Billboarding

Compare this first-person terrain walker with a stroll you've taken through a park:

What's different about the two walks? Probably a few things, but the right answer is plants. The physical world has plants, while this renderer is barren. Virtual worlds need plants. They feed and shelter living things. They block erosion. They regulate the environment. Human eyes are sensitive to more shades of green than any other color. You simply must put plants in your renderers.

Constructing plant meshes in a modeling tool is onerous. Plants are small, intricate, and flat. Populating an entire field with 3D flora adds a lot of vertices to a scene. For these reasons, many game developers prefer to render plants as simple quadrilaterals textured with flat images like this one:

Plant texture

These images usually have an alpha channel, which means that you can use alpha mapping to discard the fragments of the quadrilaterals that fall on the background.

In the renderer below, 1000 quadrilaterals have been randomly positioned around the terrain. Walk around and look for some disappointing behavior:

The disappointment occurs when you look at a plant quadrilateral from its side. The plant effectively disappears. It is, after all, only a quadrilateral. But objects in a scene shouldn't disappear just because you're looking at the them from the wrong angle.

To cure the disappointment, you must orient the quadrilaterals so they are always facing the viewer. Embedding 2D shapes in a 3D world so that they are always facing the viewer is called billboarding. The name is a nod to the billboards you see along a highway, which are turned to face traffic.

Orienting the quadrilaterals so they face the camera could be done by applying a rotation matrix, but you'd need a different matrix for each one. A cheaper solution is to send the quadrilateral's four vertices condensed to a single location at the billboard's base. Then in the vertex shader, you expand the vertex positions horizontally and vertically along the viewer's right and up vectors. Step through this breakdown of the expansion to see how it's done:

In the following pseudocode, 1000 plants are randomly scattered around a terrain.
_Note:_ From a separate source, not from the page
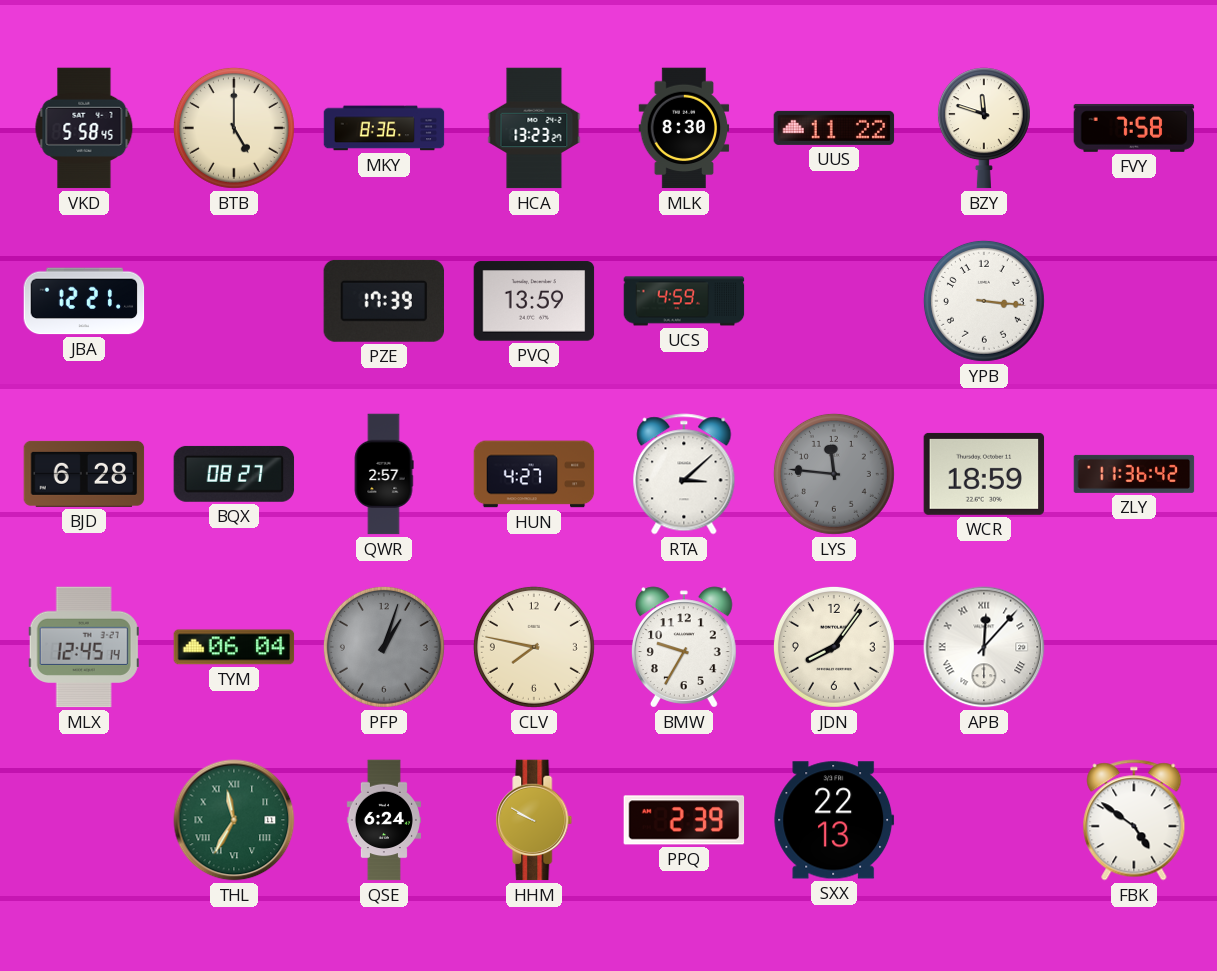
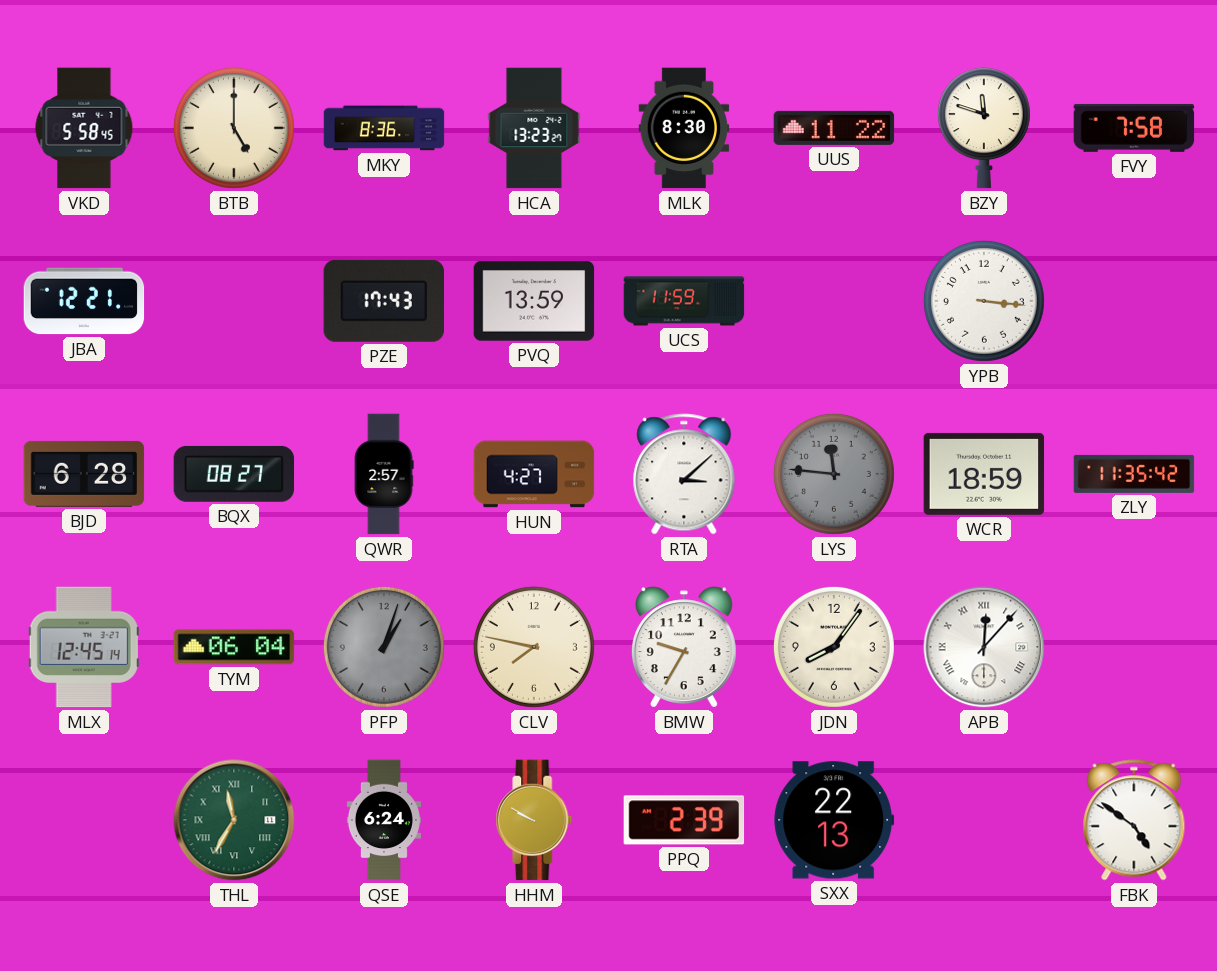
PZE: 17:39 -> 17:43
UCS: 4:59 -> 11:59
ZLY: 11:36 -> 11:35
Their x- and z- coordinates are chosen at random, and their y-coordinates are determined by blerping within the terrain. The positions and texture coordinates are generated as described above.

n = 1000
positions = []
texPositions = []
indices = []

for i to n
  // Compute p.
  x = random in [0, terrain.width)
  z = random in [0, terrain.depth)
  y = blerp (x, z) in terrain

  // Make all four vertex positions be p.
  positions.push(x, y, z)
  positions.push(x, y, z)
  positions.push(x, y, z)
  positions.push(x, y, z)

  texPositions.push(0, 0)
  texPositions.push(1, 0)
  texPositions.push(0, 1)
  texPositions.push(1, 1)

  indices.push(i * 4, i * 4 + 1, i * 4 + 3)
  indices.push(i * 4, i * 4 + 3, i * 4 + 2)

In the fragment shader, the texture coordinates are range-mapped and used to expand the incoming position out to the desired corner. This movement happens along the viewer's right vector and up vector in world space, which must be sent in as uniforms:

uniform mat4 eyeFromModel;
uniform mat4 clipFromEye;
uniform vec3 worldRight;
uniform vec3 worldUp;

in vec3 position;
in vec2 texPosition;
out vec2 mixTexPosition;

void main() {
  vec2 factors = vec2(texPosition.x * 2.0 - 1.0, texPosition.y * 2.0);
  vec3 expandedPosition = position + factors.x * worldRight + factors.y * worldUp;
  gl_Position = clipFromEye * eyeFromModel * vec4(expandedPosition, 1.0);
  mixTexPosition = texPosition;
}

Where do you get these vectors from? Probably you already have them. The viewer's right vector is part of your camera state. The up vector is probably \(\begin{bmatrix}0&1&0\end{bmatrix}\).

This renderer uses billboarding to keep the plant quadrilaterals always visible:

If you look closely as you turn the camera, you can see the plant rotating. However, the rotation is less jarring than a disappearing plant.